● **WHAT YOU NEED TO DO**: After finding the line containing "This screenshot has height=972, width=1280." below, please output that line and each following one through the line containing "The image size is (1280, 2290).", exactly as written.

Saved data entries:
- - -
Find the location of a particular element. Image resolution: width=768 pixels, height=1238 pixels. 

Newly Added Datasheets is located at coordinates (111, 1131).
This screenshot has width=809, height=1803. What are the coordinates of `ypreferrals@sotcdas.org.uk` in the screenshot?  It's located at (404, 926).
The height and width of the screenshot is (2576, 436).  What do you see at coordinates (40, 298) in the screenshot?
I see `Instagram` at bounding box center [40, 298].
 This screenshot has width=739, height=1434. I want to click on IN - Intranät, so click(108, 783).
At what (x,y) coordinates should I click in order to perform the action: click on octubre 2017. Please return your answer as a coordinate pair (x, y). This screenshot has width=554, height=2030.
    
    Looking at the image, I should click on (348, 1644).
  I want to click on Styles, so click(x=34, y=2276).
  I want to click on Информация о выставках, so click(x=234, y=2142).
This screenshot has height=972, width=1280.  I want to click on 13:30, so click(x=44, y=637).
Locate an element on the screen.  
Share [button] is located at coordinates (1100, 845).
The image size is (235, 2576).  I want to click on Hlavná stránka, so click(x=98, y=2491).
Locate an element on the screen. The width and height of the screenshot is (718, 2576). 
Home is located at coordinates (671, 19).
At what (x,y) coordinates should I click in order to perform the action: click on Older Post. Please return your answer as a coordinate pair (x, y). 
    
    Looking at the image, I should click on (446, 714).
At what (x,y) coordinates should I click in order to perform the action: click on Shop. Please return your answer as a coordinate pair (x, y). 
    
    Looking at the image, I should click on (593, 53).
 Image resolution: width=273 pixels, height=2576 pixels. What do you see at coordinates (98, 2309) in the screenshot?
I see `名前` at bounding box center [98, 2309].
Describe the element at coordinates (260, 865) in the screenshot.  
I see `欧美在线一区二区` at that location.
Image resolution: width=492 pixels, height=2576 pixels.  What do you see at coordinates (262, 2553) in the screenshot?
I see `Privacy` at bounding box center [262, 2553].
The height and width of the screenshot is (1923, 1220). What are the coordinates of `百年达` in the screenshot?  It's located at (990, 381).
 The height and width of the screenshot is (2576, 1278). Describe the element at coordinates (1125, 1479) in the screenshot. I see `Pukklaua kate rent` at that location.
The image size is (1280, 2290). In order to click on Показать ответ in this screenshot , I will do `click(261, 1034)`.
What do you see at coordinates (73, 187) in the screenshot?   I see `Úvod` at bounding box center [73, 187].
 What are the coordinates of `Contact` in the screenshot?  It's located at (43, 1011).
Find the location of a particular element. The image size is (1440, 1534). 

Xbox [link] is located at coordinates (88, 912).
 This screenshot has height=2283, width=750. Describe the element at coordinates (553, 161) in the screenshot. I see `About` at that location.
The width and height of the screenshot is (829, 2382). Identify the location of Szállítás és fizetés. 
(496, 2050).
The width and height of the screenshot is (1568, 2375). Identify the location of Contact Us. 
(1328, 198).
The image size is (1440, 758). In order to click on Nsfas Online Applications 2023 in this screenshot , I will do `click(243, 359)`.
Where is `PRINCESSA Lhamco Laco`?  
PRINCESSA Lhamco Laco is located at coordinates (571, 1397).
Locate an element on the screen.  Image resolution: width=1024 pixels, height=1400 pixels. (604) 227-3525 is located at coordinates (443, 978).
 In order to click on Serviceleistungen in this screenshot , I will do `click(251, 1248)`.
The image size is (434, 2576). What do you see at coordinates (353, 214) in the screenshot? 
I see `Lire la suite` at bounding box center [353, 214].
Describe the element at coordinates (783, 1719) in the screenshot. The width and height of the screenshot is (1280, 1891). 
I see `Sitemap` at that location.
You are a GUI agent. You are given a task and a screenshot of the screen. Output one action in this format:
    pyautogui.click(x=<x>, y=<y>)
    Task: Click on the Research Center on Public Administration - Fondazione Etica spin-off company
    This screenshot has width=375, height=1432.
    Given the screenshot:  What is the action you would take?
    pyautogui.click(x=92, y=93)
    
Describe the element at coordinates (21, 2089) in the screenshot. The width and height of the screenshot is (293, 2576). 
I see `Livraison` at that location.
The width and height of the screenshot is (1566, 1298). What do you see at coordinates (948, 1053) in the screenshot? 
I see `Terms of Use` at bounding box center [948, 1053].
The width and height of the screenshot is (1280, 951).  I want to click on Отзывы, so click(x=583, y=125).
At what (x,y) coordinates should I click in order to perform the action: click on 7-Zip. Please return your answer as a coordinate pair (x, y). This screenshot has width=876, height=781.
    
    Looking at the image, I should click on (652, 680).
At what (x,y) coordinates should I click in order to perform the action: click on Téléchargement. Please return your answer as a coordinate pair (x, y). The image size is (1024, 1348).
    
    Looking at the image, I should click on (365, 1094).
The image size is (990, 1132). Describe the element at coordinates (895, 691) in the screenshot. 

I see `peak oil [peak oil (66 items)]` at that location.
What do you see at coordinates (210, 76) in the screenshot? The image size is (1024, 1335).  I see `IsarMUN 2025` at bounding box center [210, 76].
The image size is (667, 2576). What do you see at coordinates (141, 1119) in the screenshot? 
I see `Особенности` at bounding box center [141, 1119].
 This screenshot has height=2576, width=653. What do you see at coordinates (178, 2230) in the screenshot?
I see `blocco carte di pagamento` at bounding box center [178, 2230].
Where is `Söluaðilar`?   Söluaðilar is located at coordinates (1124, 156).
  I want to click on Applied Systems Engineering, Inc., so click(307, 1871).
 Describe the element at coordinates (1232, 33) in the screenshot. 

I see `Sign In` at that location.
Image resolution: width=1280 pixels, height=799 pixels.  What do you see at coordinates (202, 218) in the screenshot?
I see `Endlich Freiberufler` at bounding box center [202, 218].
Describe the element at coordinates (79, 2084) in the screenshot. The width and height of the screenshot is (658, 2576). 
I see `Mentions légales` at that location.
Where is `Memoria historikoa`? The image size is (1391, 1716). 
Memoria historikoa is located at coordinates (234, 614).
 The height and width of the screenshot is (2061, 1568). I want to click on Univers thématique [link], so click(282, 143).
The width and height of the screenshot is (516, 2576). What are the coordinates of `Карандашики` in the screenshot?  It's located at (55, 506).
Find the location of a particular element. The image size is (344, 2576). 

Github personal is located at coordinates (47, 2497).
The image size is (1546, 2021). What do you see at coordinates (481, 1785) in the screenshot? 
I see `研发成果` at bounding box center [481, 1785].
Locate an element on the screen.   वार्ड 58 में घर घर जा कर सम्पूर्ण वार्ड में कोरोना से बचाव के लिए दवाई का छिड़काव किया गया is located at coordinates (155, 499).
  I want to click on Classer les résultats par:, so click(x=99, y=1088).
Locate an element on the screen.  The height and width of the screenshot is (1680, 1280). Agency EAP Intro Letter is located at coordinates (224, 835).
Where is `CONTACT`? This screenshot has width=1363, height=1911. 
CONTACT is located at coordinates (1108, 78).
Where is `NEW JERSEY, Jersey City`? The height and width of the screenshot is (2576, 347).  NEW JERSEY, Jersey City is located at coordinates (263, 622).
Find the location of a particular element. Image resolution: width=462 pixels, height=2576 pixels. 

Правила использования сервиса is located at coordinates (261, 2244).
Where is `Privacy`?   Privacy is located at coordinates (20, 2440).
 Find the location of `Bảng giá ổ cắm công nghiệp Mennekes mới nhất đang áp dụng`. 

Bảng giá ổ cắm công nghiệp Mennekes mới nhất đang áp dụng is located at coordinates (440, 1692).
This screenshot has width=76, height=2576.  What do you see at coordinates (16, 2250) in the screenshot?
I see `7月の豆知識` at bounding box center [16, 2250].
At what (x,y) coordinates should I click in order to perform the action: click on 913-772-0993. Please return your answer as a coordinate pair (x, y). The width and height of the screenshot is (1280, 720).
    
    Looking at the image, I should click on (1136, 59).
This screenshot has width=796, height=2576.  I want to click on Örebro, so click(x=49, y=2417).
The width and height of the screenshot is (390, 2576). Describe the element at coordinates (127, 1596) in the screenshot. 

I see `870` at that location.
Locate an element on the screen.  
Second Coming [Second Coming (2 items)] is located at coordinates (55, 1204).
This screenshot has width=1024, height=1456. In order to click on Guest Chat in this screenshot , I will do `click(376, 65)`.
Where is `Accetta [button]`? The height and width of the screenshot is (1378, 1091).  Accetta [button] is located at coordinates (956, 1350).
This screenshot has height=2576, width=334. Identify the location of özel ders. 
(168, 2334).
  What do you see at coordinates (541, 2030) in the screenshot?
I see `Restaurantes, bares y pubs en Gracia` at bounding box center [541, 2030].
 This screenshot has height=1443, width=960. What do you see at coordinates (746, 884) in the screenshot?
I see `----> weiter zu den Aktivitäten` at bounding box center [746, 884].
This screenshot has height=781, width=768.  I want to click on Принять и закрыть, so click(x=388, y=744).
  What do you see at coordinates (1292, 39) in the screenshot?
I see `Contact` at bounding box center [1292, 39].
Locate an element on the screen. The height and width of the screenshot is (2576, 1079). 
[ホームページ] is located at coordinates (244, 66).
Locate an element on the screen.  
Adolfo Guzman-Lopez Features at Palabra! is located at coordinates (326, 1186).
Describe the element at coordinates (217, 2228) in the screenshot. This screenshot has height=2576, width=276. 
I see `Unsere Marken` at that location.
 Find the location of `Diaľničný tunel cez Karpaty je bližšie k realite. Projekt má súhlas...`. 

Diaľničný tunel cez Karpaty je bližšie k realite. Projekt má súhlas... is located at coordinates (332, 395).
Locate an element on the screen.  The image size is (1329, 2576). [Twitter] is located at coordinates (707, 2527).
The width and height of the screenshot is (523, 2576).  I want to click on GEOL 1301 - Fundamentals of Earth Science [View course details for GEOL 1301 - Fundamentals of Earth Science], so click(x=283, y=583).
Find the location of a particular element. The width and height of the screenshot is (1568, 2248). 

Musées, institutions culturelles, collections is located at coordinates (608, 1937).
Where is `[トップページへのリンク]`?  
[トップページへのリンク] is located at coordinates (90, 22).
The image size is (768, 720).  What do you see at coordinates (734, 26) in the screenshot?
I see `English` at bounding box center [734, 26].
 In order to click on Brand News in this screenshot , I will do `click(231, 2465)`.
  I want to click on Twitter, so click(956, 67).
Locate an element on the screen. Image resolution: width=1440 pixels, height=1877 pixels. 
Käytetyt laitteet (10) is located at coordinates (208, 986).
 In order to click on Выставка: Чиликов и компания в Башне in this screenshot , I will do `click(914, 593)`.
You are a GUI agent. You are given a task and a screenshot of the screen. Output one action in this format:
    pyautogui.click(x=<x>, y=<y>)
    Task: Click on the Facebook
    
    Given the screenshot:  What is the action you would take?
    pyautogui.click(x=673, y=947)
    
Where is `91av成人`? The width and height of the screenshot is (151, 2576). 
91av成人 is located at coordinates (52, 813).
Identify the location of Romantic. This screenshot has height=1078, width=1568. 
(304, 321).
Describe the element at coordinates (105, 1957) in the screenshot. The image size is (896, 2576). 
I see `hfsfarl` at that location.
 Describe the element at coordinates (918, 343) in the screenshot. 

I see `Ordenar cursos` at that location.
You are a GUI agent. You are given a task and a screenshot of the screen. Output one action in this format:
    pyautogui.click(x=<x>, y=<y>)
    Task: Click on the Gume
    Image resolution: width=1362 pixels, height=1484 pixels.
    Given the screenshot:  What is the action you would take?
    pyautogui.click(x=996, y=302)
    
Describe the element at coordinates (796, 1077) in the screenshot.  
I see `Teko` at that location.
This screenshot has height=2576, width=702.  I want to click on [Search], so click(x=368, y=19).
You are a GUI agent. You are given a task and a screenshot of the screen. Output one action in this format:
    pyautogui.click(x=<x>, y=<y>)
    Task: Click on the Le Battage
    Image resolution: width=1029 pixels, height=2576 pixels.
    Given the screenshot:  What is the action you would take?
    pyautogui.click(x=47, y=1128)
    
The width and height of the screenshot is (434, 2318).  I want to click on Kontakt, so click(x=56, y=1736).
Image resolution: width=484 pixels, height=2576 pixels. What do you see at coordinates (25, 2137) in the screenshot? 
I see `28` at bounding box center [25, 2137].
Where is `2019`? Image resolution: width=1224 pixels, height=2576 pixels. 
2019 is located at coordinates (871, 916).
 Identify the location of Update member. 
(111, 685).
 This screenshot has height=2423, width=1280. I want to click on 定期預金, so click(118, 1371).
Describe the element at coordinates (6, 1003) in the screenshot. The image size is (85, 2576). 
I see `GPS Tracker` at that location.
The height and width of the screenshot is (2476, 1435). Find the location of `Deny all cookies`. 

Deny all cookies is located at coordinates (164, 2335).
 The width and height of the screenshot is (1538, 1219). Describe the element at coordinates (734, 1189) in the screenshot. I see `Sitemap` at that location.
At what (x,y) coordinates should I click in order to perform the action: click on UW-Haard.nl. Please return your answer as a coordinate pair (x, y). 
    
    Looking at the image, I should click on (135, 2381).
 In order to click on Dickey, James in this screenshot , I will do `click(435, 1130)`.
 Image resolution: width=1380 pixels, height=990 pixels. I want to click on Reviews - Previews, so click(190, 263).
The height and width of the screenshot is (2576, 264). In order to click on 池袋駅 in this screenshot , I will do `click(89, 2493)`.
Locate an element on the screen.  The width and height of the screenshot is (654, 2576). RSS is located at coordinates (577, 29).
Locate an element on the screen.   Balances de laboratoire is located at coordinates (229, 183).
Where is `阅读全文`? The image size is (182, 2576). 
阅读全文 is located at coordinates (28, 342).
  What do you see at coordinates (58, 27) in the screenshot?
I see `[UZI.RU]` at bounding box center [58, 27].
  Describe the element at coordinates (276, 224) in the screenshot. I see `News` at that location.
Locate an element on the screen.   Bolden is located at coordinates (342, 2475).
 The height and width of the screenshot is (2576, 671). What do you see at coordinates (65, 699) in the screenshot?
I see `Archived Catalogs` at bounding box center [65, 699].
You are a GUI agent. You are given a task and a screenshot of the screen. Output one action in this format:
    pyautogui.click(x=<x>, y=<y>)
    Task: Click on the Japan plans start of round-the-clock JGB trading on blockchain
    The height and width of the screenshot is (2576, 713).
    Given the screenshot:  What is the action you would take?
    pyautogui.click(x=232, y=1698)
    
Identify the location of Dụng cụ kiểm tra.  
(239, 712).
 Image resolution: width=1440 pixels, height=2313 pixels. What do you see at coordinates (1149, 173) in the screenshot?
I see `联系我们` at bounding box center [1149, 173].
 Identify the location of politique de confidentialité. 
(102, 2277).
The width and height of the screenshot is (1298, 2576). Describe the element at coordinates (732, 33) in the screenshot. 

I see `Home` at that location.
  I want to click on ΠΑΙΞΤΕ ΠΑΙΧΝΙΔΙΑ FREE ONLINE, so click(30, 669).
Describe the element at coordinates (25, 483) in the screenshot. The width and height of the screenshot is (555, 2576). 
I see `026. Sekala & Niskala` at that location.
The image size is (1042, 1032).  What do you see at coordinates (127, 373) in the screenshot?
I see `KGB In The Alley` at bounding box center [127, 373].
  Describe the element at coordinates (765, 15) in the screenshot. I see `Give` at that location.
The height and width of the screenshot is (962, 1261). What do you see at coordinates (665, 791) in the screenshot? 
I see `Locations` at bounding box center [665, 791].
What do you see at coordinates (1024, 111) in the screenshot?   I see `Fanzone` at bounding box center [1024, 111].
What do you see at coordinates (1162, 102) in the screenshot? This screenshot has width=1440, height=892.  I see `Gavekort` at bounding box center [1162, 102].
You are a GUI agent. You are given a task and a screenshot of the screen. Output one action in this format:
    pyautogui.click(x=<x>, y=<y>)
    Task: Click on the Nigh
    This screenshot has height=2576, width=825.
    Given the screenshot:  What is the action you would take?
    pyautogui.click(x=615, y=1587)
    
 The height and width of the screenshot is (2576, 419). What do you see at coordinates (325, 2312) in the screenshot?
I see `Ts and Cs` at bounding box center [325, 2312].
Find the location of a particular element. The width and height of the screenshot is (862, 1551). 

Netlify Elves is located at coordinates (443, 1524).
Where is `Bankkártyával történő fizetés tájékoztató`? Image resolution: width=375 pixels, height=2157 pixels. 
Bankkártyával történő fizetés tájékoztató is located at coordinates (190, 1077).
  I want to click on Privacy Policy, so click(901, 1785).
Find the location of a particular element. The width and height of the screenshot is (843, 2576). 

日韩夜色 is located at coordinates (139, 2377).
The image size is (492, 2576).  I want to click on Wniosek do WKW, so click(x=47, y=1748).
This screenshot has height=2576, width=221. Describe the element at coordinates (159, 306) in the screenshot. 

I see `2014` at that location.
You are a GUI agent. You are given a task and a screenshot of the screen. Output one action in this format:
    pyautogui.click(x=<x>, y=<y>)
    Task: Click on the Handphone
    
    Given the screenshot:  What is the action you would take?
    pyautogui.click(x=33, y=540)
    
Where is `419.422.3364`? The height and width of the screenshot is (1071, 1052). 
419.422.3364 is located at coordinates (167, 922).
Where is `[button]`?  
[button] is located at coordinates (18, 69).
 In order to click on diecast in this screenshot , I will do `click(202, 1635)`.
- - -
● **REPLY**:
This screenshot has height=972, width=1280.  I want to click on 13:30, so click(x=44, y=637).
Locate an element on the screen.  
Share [button] is located at coordinates (1100, 845).
The image size is (235, 2576).  I want to click on Hlavná stránka, so click(x=98, y=2491).
Locate an element on the screen. The width and height of the screenshot is (718, 2576). 
Home is located at coordinates (671, 19).
At what (x,y) coordinates should I click in order to perform the action: click on Older Post. Please return your answer as a coordinate pair (x, y). 
    
    Looking at the image, I should click on (446, 714).
At what (x,y) coordinates should I click in order to perform the action: click on Shop. Please return your answer as a coordinate pair (x, y). 
    
    Looking at the image, I should click on (593, 53).
 Image resolution: width=273 pixels, height=2576 pixels. What do you see at coordinates (98, 2309) in the screenshot?
I see `名前` at bounding box center [98, 2309].
Describe the element at coordinates (260, 865) in the screenshot.  
I see `欧美在线一区二区` at that location.
Image resolution: width=492 pixels, height=2576 pixels.  What do you see at coordinates (262, 2553) in the screenshot?
I see `Privacy` at bounding box center [262, 2553].
The height and width of the screenshot is (1923, 1220). What are the coordinates of `百年达` in the screenshot?  It's located at (990, 381).
 The height and width of the screenshot is (2576, 1278). Describe the element at coordinates (1125, 1479) in the screenshot. I see `Pukklaua kate rent` at that location.
The image size is (1280, 2290). In order to click on Показать ответ in this screenshot , I will do `click(261, 1034)`.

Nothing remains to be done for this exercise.